▶ _ASSIGNMENT_
One exact copy of the listing is needed. It should contain no pictures.

══ MATERIAL SUPPLIED

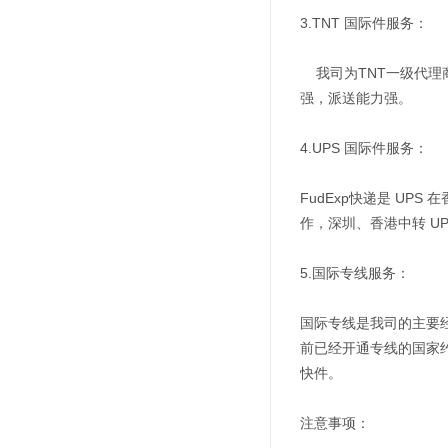
3.TNT 国际件服务：
我司为TNT一级代理
强，派送能力强。
4.UPS 国际件服务：
FudExp快递是 U
作，深圳、香港中转 U
5.国际专线服务：
国际专线是我司的主要
前已经开通专线的国家约
快件。
注意事项：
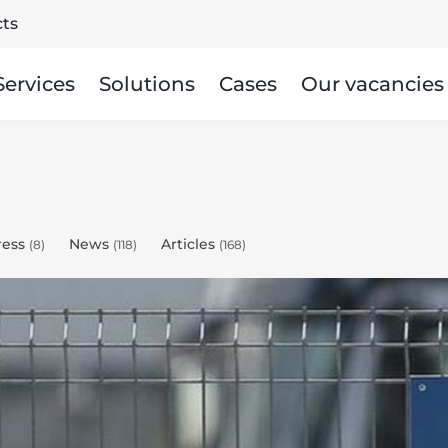
ts
Services
Solutions
Cases
Our vacancies
ress
News
Articles
(8)
(118)
(168)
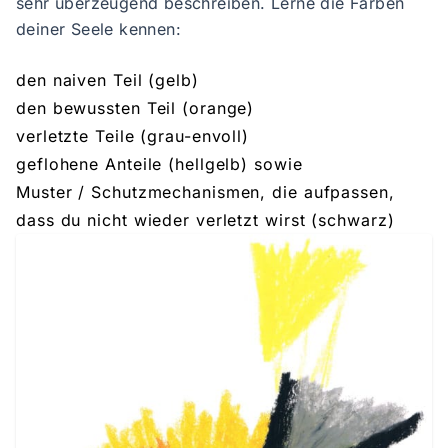
sehr überzeugend beschreiben. Lerne die Farben
deiner Seele kennen:
den naiven Teil (gelb)
den bewussten Teil (orange)
verletzte Teile (grau-envoll)
geflohene Anteile (hellgelb) sowie
Muster / Schutzmechanismen, die aufpassen,
dass du nicht wieder verletzt wirst (schwarz)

════

▶ _WORKED SOLUTION_
3.TNT 国际件服务：
我司为TNT一级代理
强，派送能力强。
4.UPS 国际件服务：
FudExp快递是 U
作，深圳、香港中转 U
5.国际专线服务：
国际专线是我司的主要
前已经开通专线的国家约
快件。
注意事项：
ts
Services
Solutions
Cases
Our vacancies
ress
News
Articles
(8)
(118)
(168)
sehr überzeugend beschreiben. Lerne die Farben
deiner Seele kennen:
den naiven Teil (gelb)
den bewussten Teil (orange)
verletzte Teile (grau-envoll)
geflohene Anteile (hellgelb) sowie
Muster / Schutzmechanismen, die aufpassen,
dass du nicht wieder verletzt wirst (schwarz)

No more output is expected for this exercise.